◆ **WHAT THE TASK REQUIRES**: Set down each line of the data exactly, but not the pictures.

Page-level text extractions
──────────
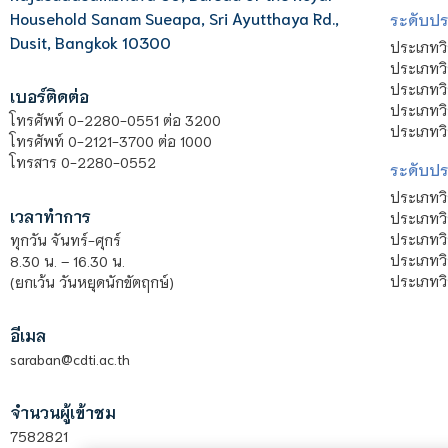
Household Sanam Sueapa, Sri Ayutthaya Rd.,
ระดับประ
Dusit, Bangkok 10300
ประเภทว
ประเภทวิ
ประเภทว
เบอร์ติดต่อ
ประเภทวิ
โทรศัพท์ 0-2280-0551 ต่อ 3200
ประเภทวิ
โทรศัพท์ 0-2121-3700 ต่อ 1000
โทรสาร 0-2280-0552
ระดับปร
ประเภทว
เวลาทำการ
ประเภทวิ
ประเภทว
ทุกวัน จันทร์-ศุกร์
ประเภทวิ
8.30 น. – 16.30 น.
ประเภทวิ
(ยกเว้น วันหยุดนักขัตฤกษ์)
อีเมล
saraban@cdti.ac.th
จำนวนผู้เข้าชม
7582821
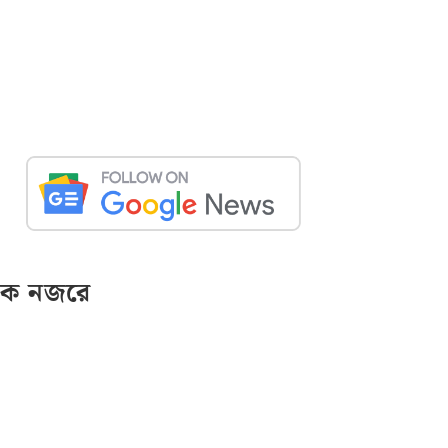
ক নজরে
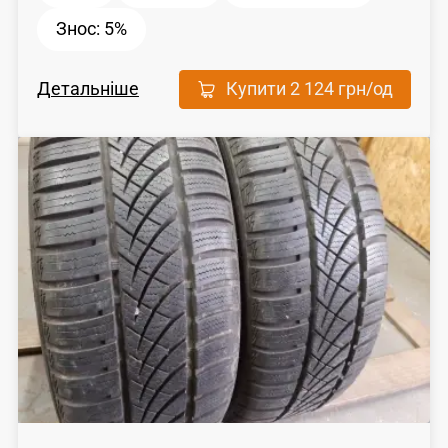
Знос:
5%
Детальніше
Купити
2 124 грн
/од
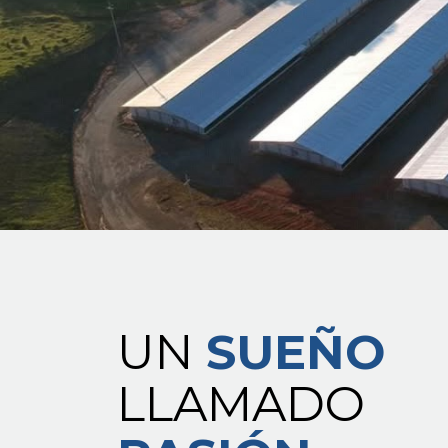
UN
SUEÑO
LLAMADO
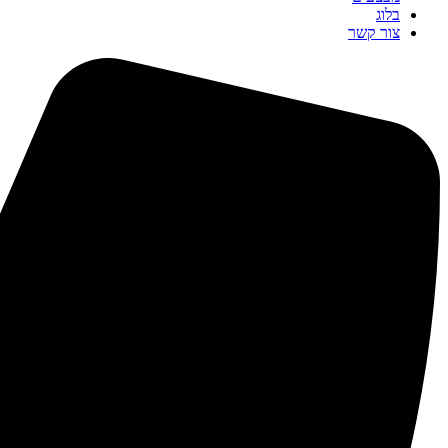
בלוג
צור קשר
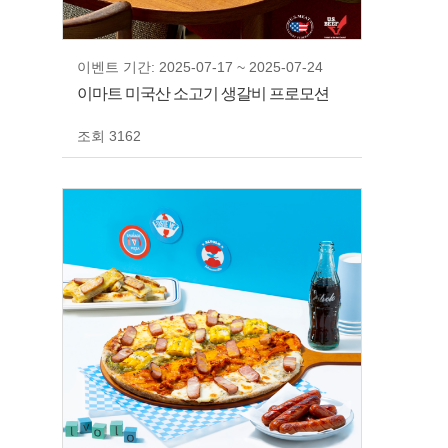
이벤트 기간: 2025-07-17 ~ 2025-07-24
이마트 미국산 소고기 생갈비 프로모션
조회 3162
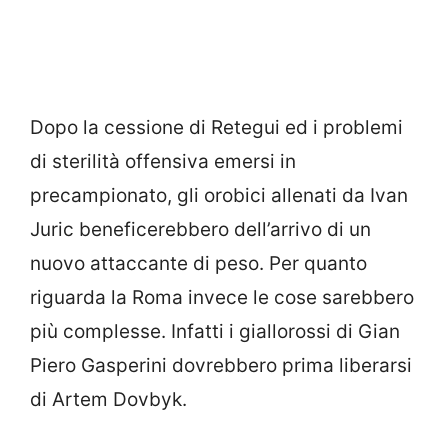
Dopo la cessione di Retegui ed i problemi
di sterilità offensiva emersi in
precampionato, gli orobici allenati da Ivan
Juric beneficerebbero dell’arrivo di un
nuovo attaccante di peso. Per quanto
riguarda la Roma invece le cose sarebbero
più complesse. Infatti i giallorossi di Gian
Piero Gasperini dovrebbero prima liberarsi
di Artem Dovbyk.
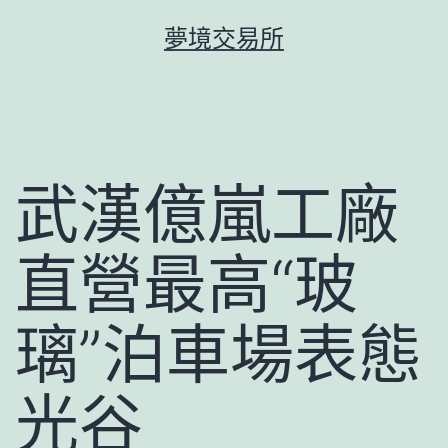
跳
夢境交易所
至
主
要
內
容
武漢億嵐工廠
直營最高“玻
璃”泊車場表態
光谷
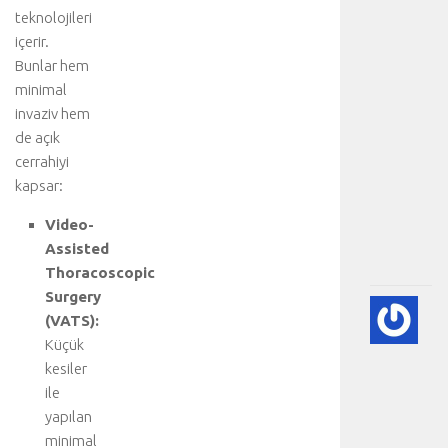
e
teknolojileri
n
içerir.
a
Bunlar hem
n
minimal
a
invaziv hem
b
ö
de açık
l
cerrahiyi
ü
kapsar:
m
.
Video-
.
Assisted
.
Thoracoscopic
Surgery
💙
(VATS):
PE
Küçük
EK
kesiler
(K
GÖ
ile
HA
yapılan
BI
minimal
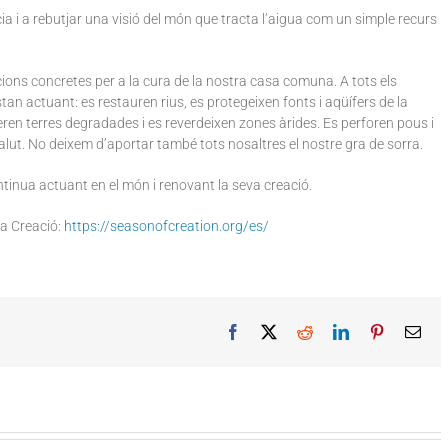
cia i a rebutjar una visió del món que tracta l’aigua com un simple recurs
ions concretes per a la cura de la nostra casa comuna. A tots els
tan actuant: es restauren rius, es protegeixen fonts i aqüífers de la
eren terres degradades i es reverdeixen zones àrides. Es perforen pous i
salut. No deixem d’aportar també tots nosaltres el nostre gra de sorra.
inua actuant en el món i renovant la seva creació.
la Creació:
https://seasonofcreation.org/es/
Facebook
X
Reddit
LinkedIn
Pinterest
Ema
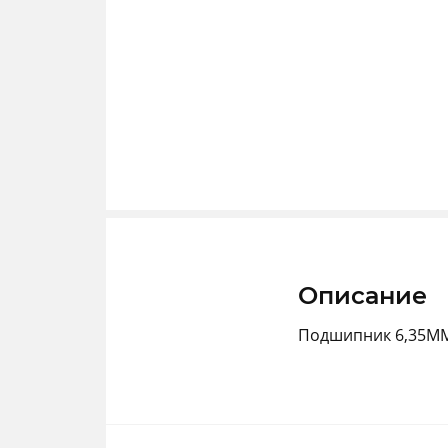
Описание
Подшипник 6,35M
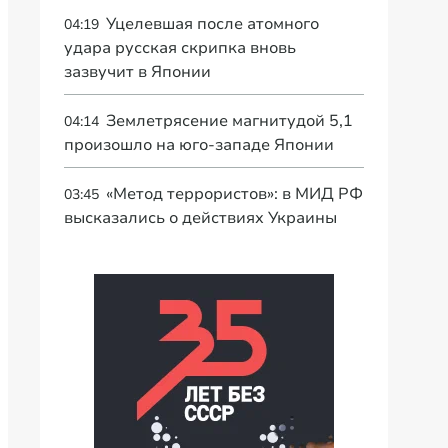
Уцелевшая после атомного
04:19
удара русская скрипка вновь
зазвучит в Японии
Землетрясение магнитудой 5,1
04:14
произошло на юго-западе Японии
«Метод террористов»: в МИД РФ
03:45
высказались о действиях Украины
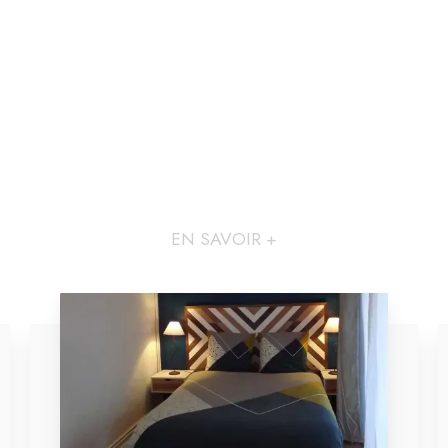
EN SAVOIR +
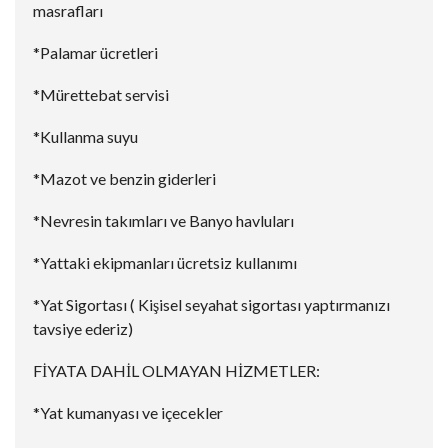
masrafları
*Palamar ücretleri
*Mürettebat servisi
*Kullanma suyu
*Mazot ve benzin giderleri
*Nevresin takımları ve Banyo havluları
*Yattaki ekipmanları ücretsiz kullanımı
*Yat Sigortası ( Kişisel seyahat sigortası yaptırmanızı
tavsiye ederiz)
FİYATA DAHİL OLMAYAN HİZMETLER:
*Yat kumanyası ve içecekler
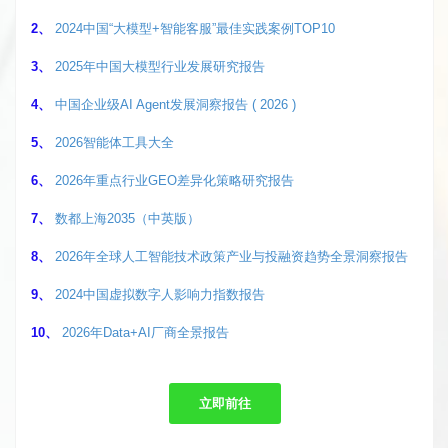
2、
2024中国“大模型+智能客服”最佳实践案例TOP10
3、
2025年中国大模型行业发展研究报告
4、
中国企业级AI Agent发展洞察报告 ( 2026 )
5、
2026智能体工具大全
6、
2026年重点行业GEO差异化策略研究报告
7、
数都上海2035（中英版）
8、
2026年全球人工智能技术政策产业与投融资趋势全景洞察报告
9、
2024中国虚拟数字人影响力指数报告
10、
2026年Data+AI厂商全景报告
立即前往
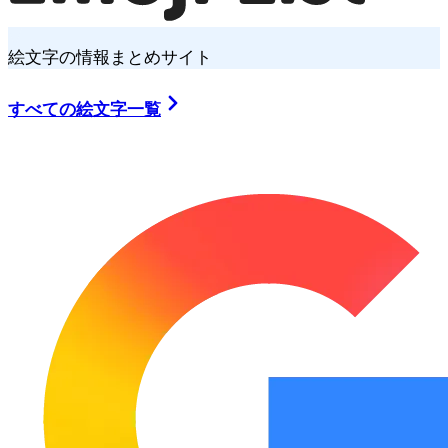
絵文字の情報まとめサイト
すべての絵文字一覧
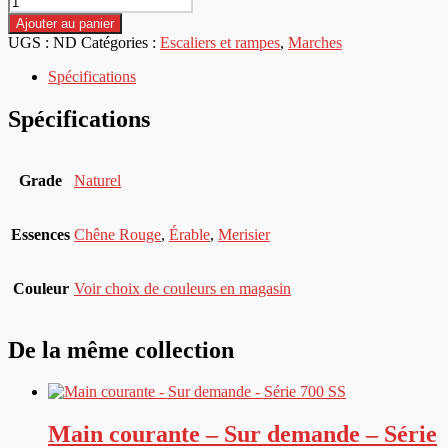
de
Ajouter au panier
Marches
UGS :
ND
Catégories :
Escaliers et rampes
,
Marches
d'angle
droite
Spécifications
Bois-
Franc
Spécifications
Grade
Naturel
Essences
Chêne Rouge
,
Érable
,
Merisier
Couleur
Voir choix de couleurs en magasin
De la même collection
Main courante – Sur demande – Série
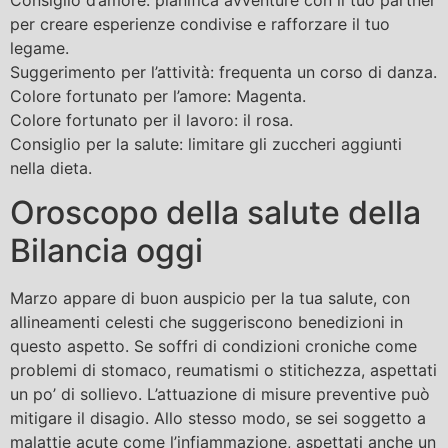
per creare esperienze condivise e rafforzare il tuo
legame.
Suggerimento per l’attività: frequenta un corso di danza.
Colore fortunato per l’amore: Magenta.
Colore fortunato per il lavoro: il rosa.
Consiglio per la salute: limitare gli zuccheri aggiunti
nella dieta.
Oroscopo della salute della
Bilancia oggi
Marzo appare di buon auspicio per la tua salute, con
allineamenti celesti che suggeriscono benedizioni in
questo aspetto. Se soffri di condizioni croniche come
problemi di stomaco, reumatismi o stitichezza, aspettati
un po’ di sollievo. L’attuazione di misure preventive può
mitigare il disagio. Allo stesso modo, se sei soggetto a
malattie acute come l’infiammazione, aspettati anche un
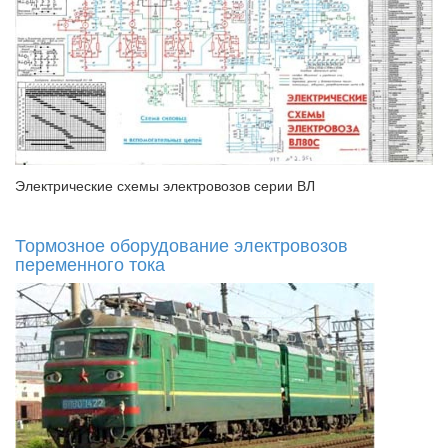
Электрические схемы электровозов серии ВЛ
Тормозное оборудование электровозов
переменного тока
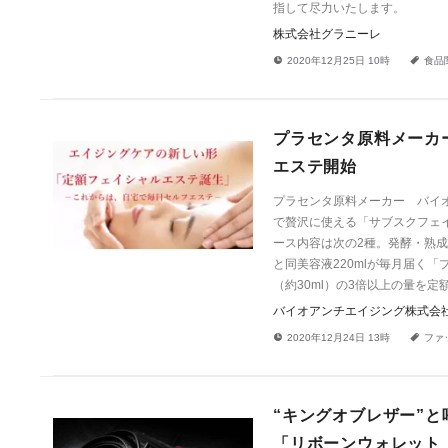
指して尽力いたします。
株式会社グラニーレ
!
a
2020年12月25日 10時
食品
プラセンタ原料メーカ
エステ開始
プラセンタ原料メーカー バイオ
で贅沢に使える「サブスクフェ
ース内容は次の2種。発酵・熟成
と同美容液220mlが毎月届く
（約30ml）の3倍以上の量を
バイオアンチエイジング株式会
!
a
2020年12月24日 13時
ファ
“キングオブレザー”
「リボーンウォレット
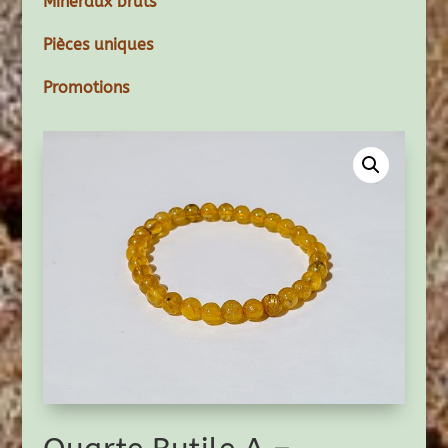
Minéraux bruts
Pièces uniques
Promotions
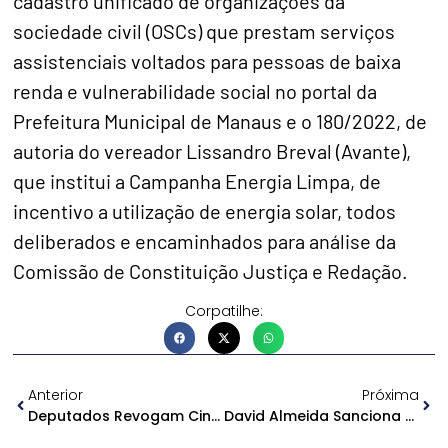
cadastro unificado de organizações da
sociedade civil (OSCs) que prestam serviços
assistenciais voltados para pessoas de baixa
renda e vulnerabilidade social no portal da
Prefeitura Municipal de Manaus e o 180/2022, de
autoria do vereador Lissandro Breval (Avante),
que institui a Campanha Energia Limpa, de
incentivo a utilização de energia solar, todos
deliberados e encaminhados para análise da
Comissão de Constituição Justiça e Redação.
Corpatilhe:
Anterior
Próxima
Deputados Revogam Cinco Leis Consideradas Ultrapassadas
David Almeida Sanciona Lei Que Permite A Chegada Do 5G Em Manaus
──────────
◆ **RESPONSE TO THE EXERCISE**:
Household Sanam Sueapa, Sri Ayutthaya Rd.,
ระดับประ
Dusit, Bangkok 10300
ประเภทว
ประเภทวิ
ประเภทว
เบอร์ติดต่อ
ประเภทวิ
โทรศัพท์ 0-2280-0551 ต่อ 3200
ประเภทวิ
โทรศัพท์ 0-2121-3700 ต่อ 1000
โทรสาร 0-2280-0552
ระดับปร
ประเภทว
เวลาทำการ
ประเภทวิ
ประเภทว
ทุกวัน จันทร์-ศุกร์
ประเภทวิ
8.30 น. – 16.30 น.
ประเภทวิ
(ยกเว้น วันหยุดนักขัตฤกษ์)
อีเมล
saraban@cdti.ac.th
จำนวนผู้เข้าชม
7582821
ক নজরে
Знос:
5%
Детальніше
Купити
2 124 грн
/од
UN
SUEÑO
LLAMADO
בלוג
צור קשר
이벤트 기간: 2025-07-17 ~ 2025-07-24
이마트 미국산 소고기 생갈비 프로모션
조회 3162
Dopo la cessione di Retegui ed i problemi
di sterilità offensiva emersi in
precampionato, gli orobici allenati da Ivan
Juric beneficerebbero dell’arrivo di un
nuovo attaccante di peso. Per quanto
riguarda la Roma invece le cose sarebbero
più complesse. Infatti i giallorossi di Gian
Piero Gasperini dovrebbero prima liberarsi
di Artem Dovbyk.
跳
夢境交易所
至
主
要
內
容
武漢億嵐工廠
直營最高“玻
璃”泊車場表態
光谷
e
teknolojileri
n
içerir.
a
Bunlar hem
n
minimal
a
invaziv hem
b
ö
de açık
l
cerrahiyi
ü
kapsar:
m
.
Video-
.
Assisted
.
Thoracoscopic
Surgery
💙
(VATS):
PE
Küçük
EK
kesiler
(K
GÖ
ile
HA
yapılan
BI
minimal
cia i a rebutjar una visió del món que tracta l’aigua com un simple recurs
ions concretes per a la cura de la nostra casa comuna. A tots els
tan actuant: es restauren rius, es protegeixen fonts i aqüífers de la
eren terres degradades i es reverdeixen zones àrides. Es perforen pous i
salut. No deixem d’aportar també tots nosaltres el nostre gra de sorra.
inua actuant en el món i renovant la seva creació.
la Creació:
https://seasonofcreation.org/es/
Facebook
X
Reddit
LinkedIn
Pinterest
Ema
Описание
Подшипник 6,35M
Уцелевшая после атомного
04:19
удара русская скрипка вновь
зазвучит в Японии
Землетрясение магнитудой 5,1
04:14
произошло на юго-западе Японии
«Метод террористов»: в МИД РФ
03:45
высказались о действиях Украины
EN SAVOIR +
masrafları
*Palamar ücretleri
*Mürettebat servisi
*Kullanma suyu
*Mazot ve benzin giderleri
*Nevresin takımları ve Banyo havluları
*Yattaki ekipmanları ücretsiz kullanımı
*Yat Sigortası ( Kişisel seyahat sigortası yaptırmanızı
tavsiye ederiz)
FİYATA DAHİL OLMAYAN HİZMETLER:
*Yat kumanyası ve içecekler
2、
2024中国“大模型+智能客服”最佳实践案例TOP10
3、
2025年中国大模型行业发展研究报告
4、
中国企业级AI Agent发展洞察报告 ( 2026 )
5、
2026智能体工具大全
6、
2026年重点行业GEO差异化策略研究报告
7、
数都上海2035（中英版）
8、
2026年全球人工智能技术政策产业与投融资趋势全景洞察报告
9、
2024中国虚拟数字人影响力指数报告
10、
2026年Data+AI厂商全景报告
立即前往
絵文字の情報まとめサイト
すべての絵文字一覧
de
Ajouter au panier
Marches
UGS :
ND
Catégories :
Escaliers et rampes
,
Marches
d'angle
droite
Spécifications
Bois-
Franc
Spécifications
Grade
Naturel
Essences
Chêne Rouge
,
Érable
,
Merisier
Couleur
Voir choix de couleurs en magasin
De la même collection
Main courante – Sur demande – Série
per creare esperienze condivise e rafforzare il tuo
legame.
Suggerimento per l’attività: frequenta un corso di danza.
Colore fortunato per l’amore: Magenta.
Colore fortunato per il lavoro: il rosa.
Consiglio per la salute: limitare gli zuccheri aggiunti
nella dieta.
Oroscopo della salute della
Bilancia oggi
Marzo appare di buon auspicio per la tua salute, con
allineamenti celesti che suggeriscono benedizioni in
questo aspetto. Se soffri di condizioni croniche come
problemi di stomaco, reumatismi o stitichezza, aspettati
un po’ di sollievo. L’attuazione di misure preventive può
mitigare il disagio. Allo stesso modo, se sei soggetto a
malattie acute come l’infiammazione, aspettati anche un
Электрические схемы электровозов серии ВЛ
Тормозное оборудование электровозов
переменного тока
指して尽力いたします。
株式会社グラニーレ
!
a
2020年12月25日 10時
食品
プラセンタ原料メーカ
エステ開始
プラセンタ原料メーカー バイオ
で贅沢に使える「サブスクフェ
ース内容は次の2種。発酵・熟成
と同美容液220mlが毎月届く
（約30ml）の3倍以上の量を
バイオアンチエイジング株式会
!
a
2020年12月24日 13時
ファ
“キングオブレザー”
「リボーンウォレット
Minéraux bruts
Pièces uniques
Promotions
cadastro unificado de organizações da
sociedade civil (OSCs) que prestam serviços
assistenciais voltados para pessoas de baixa
renda e vulnerabilidade social no portal da
Prefeitura Municipal de Manaus e o 180/2022, de
autoria do vereador Lissandro Breval (Avante),
que institui a Campanha Energia Limpa, de
incentivo a utilização de energia solar, todos
deliberados e encaminhados para análise da
Comissão de Constituição Justiça e Redação.
Corpatilhe:
Anterior
Próxima
Deputados Revogam Cinco Leis Consideradas Ultrapassadas
David Almeida Sanciona Lei Que Permite A Chegada Do 5G Em Manaus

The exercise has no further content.